Tutti ne parlano, tutti ci giocano, tutti si sfidano: Ruzzle è il delirio ricreativo del momento, un’applicazione per smartphone ideata dall’azienda svedese Mag Interactive e scaricata da due milioni di utenti alla settimana.
Il passatempo interattivo è la versione postmoderna dell’ormai preistorico ‘Paroliere’, un gioco in voga negli anni ‘80 che consisteva nel comporre parole corrette con le lettere scritte sui dadi di una cassetta e prometteva la ginnastica mentale alle giovani menti reduci dal Grillo Parlante, che, invece, bloccava l’arricchimento verbale a termini come ‘acacia’ o ‘tonfo’. Ma erano tempi in cui andarsene in giro con una scatoletta sotto al braccio per ammazzare il tempo era fuori da ogni contesto spazio-temporale, il gioco durava il tempo di una clessidra ed era necessario essere fisicamente presenti attorno ad un tavolo, con tanto di ‘penna e calamaio’ per segnare il punteggio ottenuto.
Adesso, però, ora che la tecnologia eleva tutti ad amici virtuali dovunque essi siano, dappertutto può scovarsi un avversario, sia esso vicino di banco o lontano dei chilometri, e la destrezza linguistica può essere dimostrata ovunque, in fila alle poste o nell’attesa dell’autobus. L’obiettivo è scovare il maggior numero di parole nelle 16 lettere di una scacchiera e totalizzare il punteggio più alto in due minuti di tempo, per vincere in tre round ed esibire sulla bacheca di Facebook il trofeo di quel riconoscimento, elargito da una specie di Accademia della Crusca confinata nello spazio di uno schermo touchscreen.
Una sciocchezza, insomma, una leggera alternativa alla vetusta Settimana Enigmistica e al Sudoku che tempo fa affaticava le meningi degli adepti, con l’aggiunta vantaggiosa di essere una sfida facile e veloce: “Due minuti”, pensi, “solo due minuti”.

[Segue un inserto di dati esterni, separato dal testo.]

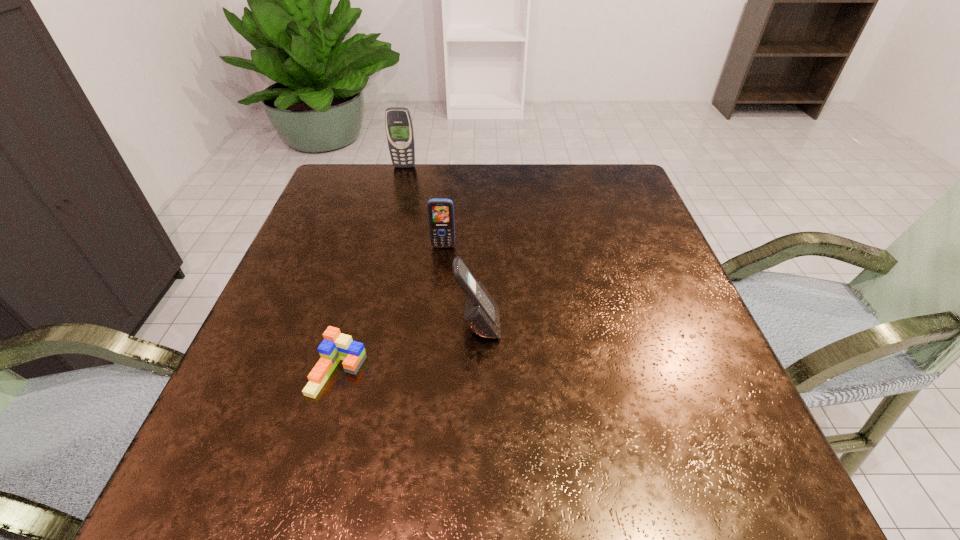 Identify the location of free space that is in between the leftmost cellular telephone and the nearest object. (371, 269).

The image size is (960, 540). I want to click on free area in between the rightmost object and the shortest object, so click(x=408, y=349).

The height and width of the screenshot is (540, 960). In order to click on free point between the rightmost object and the Lego in this screenshot , I will do `click(408, 349)`.

Find the location of a particular element. This screenshot has height=540, width=960. blank region between the farthest cellular telephone and the third nearest object is located at coordinates (423, 206).

The height and width of the screenshot is (540, 960). Identify the location of object that is the nearest to the nearest object. (481, 314).

Identify which object is located as the nearest to the second shortest object. Please provide its 2D coordinates. Your answer should be formatted as a tuple, i.e. [(x, y)], where the tuple contains the x and y coordinates of a point satisfying the conditions above.

[(481, 314)]

Point out which cellular telephone is positioned as the nearest to the second object from right to left. Please provide its 2D coordinates. Your answer should be formatted as a tuple, i.e. [(x, y)], where the tuple contains the x and y coordinates of a point satisfying the conditions above.

[(481, 314)]

You are a GUI agent. You are given a task and a screenshot of the screen. Output one action in this format:
    pyautogui.click(x=<x>, y=<y>)
    Task: Click on the closest cellular telephone to the second farthest cellular telephone
    The height and width of the screenshot is (540, 960).
    Given the screenshot: What is the action you would take?
    pyautogui.click(x=481, y=314)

Ma poi, inconsapevole, quel breve lasso di tempo alimenta l’idea che aggiungere due minuti ad altri due non è nulla, la rapidità istiga la reiterazione per diventare mania e l’ipnotico stordimento replica il ciclo cadenzato di “tocca a te–primo round–rivincita”.
Federico Tonioni, direttore del Centro per le psicopatologie da web del Pollicino Gemelli di Roma, mette in guardia: “Ad aprire le porte all’atteggiamento compulsivo è il meccanismo dissociativo attivato dal videogame. Il passaggio da semplice gioco a dannosa dipendenza è facilitato dalla possibilità di giocare più partite nello stesso momento”. “L’uso moderato è positivo”, continua l’esperto di Internet-dipendenza, poiché “quando giochi, stacchi totalmente dalla realtà, sei totalmente assorto. Si tratta di una fase naturale, ma breve, che proprio come la pausa caffè è utile al pensiero cognitivo per poi funzionare meglio”.
Ma l’inghippo sta proprio là, in quella misura della “moderazione”, perché Ruzzle è tazzina senza fondo, è caffeina elettronica di cui si comprende l’abuso quando di notte la testa tocca il cuscino e quelle sedici letterine diventano graffiti colorati sul muro grigio del cervello che, intorpidito ma pur vigile, invano cerca il sonno tra 426 possibili ‘COMBINAZIONI’ (AZIONI-COMBINA-CAMBI-CAMBIO-AMBI…… ).
Ruzzle, la mania ludica del momento, celebra il de profundis alle goliardiche sfide da osteria, congeda le carte napoletane e licenzia picche e quadri, per lobotomizzare, una volta per tutte, le capacità lessicali del popolo ‘smartphonizzato’.
Addio a scopa, briscola e tressette, dunque, perché oggi le sfide si non si affrontano guardando in faccia l’avversario di fronte, ma con lo sguardo basso fisso su una foto-profilo dalla doppia dimensione.